O Tribunal de Contas do Estado de Rondônia (TCE-RO) decidiu conceder mais 60 dias para que a equipe técnica conclua a fiscalização do Contrato nº 141/2025/PGE-SESAU, firmado pela Secretaria de Estado da Saúde (Sesau) para a gestão do Hospital Regional de Guajará-Mirim.
A decisão foi proferida pelo conselheiro Jailson Viana de Almeida no âmbito do Processo nº 3761/2025, que acompanha a legalidade da contratação realizada por meio da Dispensa Eletrônica nº 90512/2024.
TCE-RO investiga contrato da gestão do Hospital Regional de Guajará-Mirim
A fiscalização tem como objetivo verificar se houve regularidade tanto na contratação quanto na execução do contrato firmado entre a Sesau e a empresa Mittel S.A.
O acordo prevê o gerenciamento completo da unidade hospitalar, incluindo:
- administração da estrutura física;
- contratação e gerenciamento de profissionais da saúde;
- fornecimento de medicamentos e insumos;
- prestação de serviços médico-hospitalares essenciais à população de Guajará-Mirim.
Auditoria é considerada complexa
Segundo a Secretaria-Geral de Controle Externo (SGCE), a investigação exige uma análise detalhada devido à complexidade dos serviços prestados.

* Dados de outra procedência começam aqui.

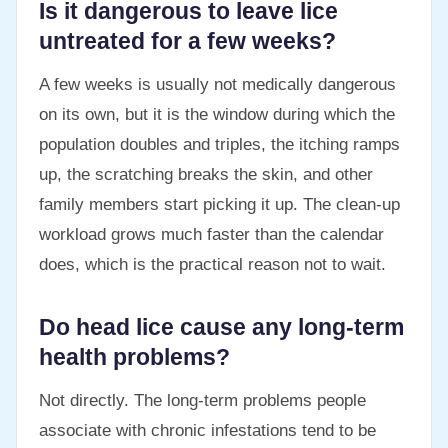
Is it dangerous to leave lice
untreated for a few weeks?
A few weeks is usually not medically dangerous
on its own, but it is the window during which the
population doubles and triples, the itching ramps
up, the scratching breaks the skin, and other
family members start picking it up. The clean-up
workload grows much faster than the calendar
does, which is the practical reason not to wait.
Do head lice cause any long-term
health problems?
Not directly. The long-term problems people
associate with chronic infestations tend to be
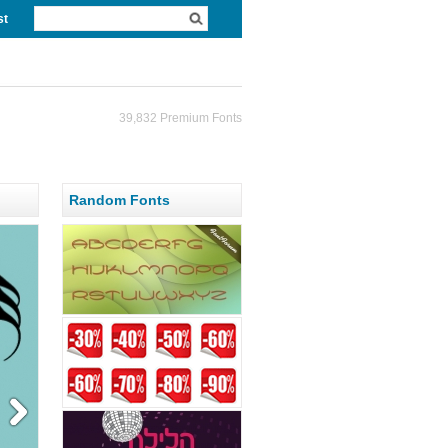
st
39,832 Premium Fonts
Random Fonts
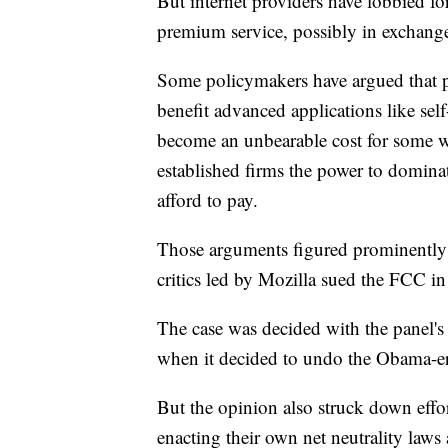
But internet providers have lobbied fo
premium service, possibly in exchange 
Some policymakers have argued that pr
benefit advanced applications like self
become an unbearable cost for some w
established firms the power to dominat
afford to pay.
Those arguments figured prominently in
critics led by Mozilla sued the FCC in
The case was decided with the panel's
when it decided to undo the Obama-era
But the opinion also struck down effo
enacting their own net neutrality laws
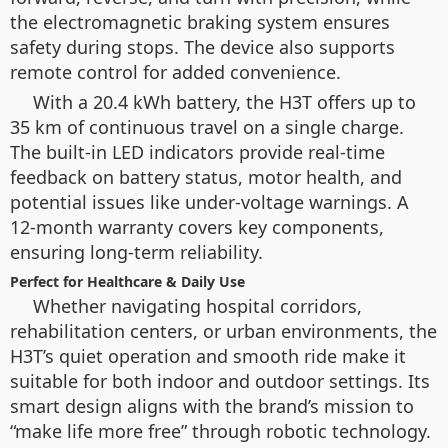
the electromagnetic braking system ensures
safety during stops. The device also supports
remote control for added convenience.
With a 20.4 kWh battery, the H3T offers up to
35 km of continuous travel on a single charge.
The built-in LED indicators provide real-time
feedback on battery status, motor health, and
potential issues like under-voltage warnings. A
12-month warranty covers key components,
ensuring long-term reliability.
Perfect for Healthcare & Daily Use
Whether navigating hospital corridors,
rehabilitation centers, or urban environments, the
H3T’s quiet operation and smooth ride make it
suitable for both indoor and outdoor settings. Its
smart design aligns with the brand’s mission to
“make life more free” through robotic technology.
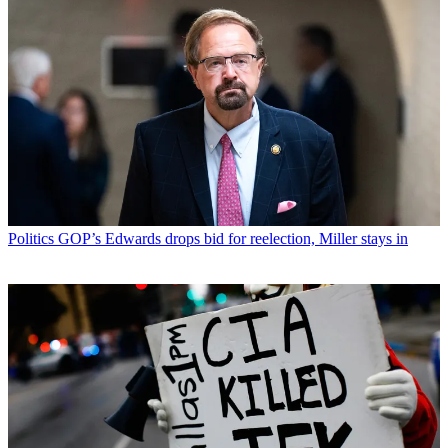
Politics
GOP’s Edwards drops bid for reelection, Miller stays in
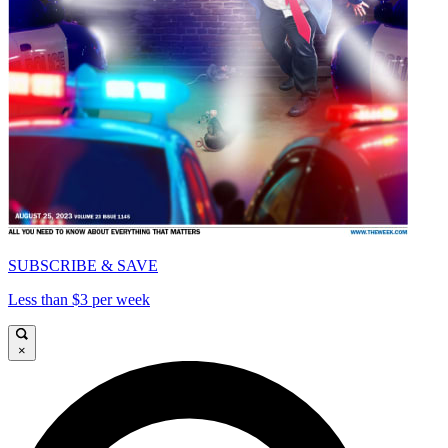
SUBSCRIBE & SAVE
Less than $3 per week
×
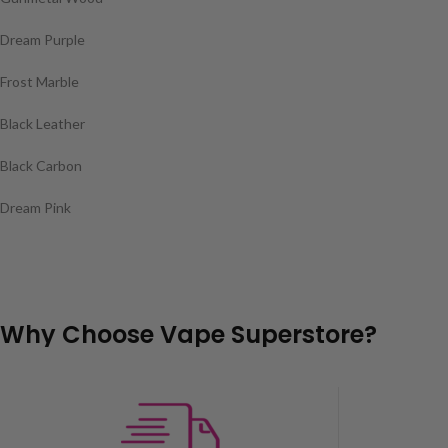
Dream Purple
Frost Marble
Black Leather
Black Carbon
Dream Pink
Why Choose Vape Superstore?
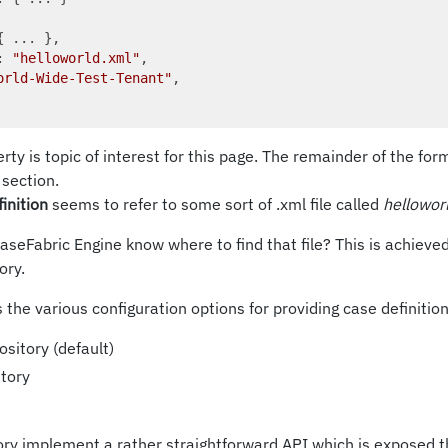
{ ... },

: 
"helloworld.xml"
,

orld-Wide-Test-Tenant"
,

rty is topic of interest for this page. The remainder of the for
section.
finition
seems to refer to some sort of .xml file called
hellowor
seFabric Engine know where to find that file? This is achieve
ory.
 the various configuration options for providing case definition
sitory (default)
tory
tory implement a rather straightforward API which is exposed 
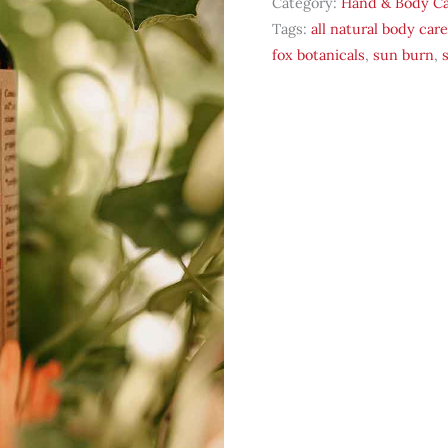
Category:
Hand & Body C
Oil
Tags:
all natural body care
quantity
fox botanicals
,
sun burn
,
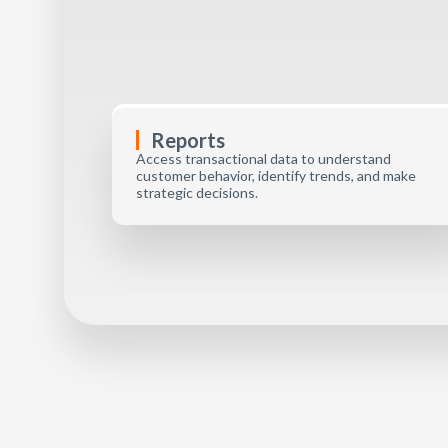
Reports
Access transactional data to understand
customer behavior, identify trends, and make
strategic decisions.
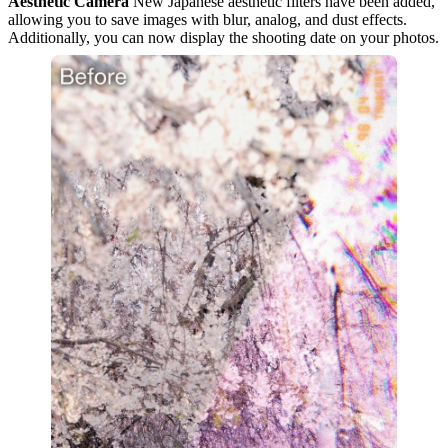
Aesthetic Camera
New Japanese aesthetic filters have been added,
allowing you to save images with blur, analog, and dust effects.
Additionally, you can now display the shooting date on your photos.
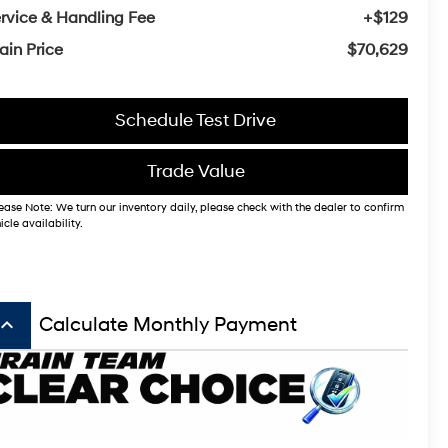
rvice & Handling Fee
+$129
ain Price
$70,629
Schedule Test Drive
Trade Value
ease Note: We turn our inventory daily, please check with the dealer to confirm
icle availability.
board_arrow_up
Calculate Monthly Payment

Entre os pontos que ainda estão sendo examinados estão:
- a legalidade da dispensa de licitação;
- a caracterização da situação emergencial que justificou a contratação direta;
- a formação dos preços;
- a execução física e financeira do contrato;
- os pagamentos realizados;
- a comprovação dos serviços efetivamente prestados;
- a atuação dos fiscais e gestores do contrato;
- o cruzamento de informações obtidas em diferentes bancos de dados;
- a validação das evidências coletadas durante a auditoria.
Relator autoriza novo prazo
O pedido de prorrogação foi apresentado pela Coordenadoria Especializada em Fiscalização de Atos e Contratos (CECEX-8), que alegou a necessidade de aprofundar as investigações.
Ao analisar a solicitação, o conselheiro Jailson Viana de Almeida entendeu que a complexidade do caso justifica a ampliação do prazo.
Na decisão, o relator destacou que uma análise detalhada é essencial para garantir segurança jurídica, respeito ao contraditório e uma fiscalização eficiente dos recursos públicos destinados à saúde.
TCE-RO afirma que não há risco de prescrição
Outro ponto ressaltado na decisão é que a ampliação do prazo não compromete a duração razoável do processo.
Segundo a equipe técnica, os fatos investigados ocorreram a partir de 2024 e, neste momento, não existe risco de prescrição das possíveis irregularidades, permitindo que a auditoria seja realizada com maior profundidade.
Fiscalização poderá incluir novas diligências
Além da prorrogação por mais 60 dias, o Tribunal autorizou a Secretaria-Geral de Controle Externo a realizar todas as diligências necessárias para esclarecer os fatos.
Isso significa que a equipe técnica poderá:
- solicitar novos documentos;
- realizar análises complementares;
- confrontar dados financeiros;
- verificar a execução dos serviços no hospital;
- aprofundar a apuração sobre a gestão do contrato.
Na decisão monocrática, o Tribunal determinou:
- conceder mais 60 dias para conclusão da fiscalização técnica;
- autorizar novas diligências durante a auditoria;
- intimar o Ministério Público de Contas sobre a decisão;
- encaminhar novamente o processo à Secretaria-Geral de Controle Externo para continuidade das investigações.
Com a prorrogação autorizada, a equipe técnica do TCE-RO deverá concluir a auditoria e apresentar um relatório final apontando se houve ou não irregularidades na contratação e na execução do contrato do Hospital Regional de Guajará-Mirim.
Somente após a conclusão dessa análise o Tribunal decidirá se arquiva o processo ou adota novas medidas, como determinações, recomendações ou eventual responsabilização dos gestores envolvidos, caso sejam encontradas irregularidades.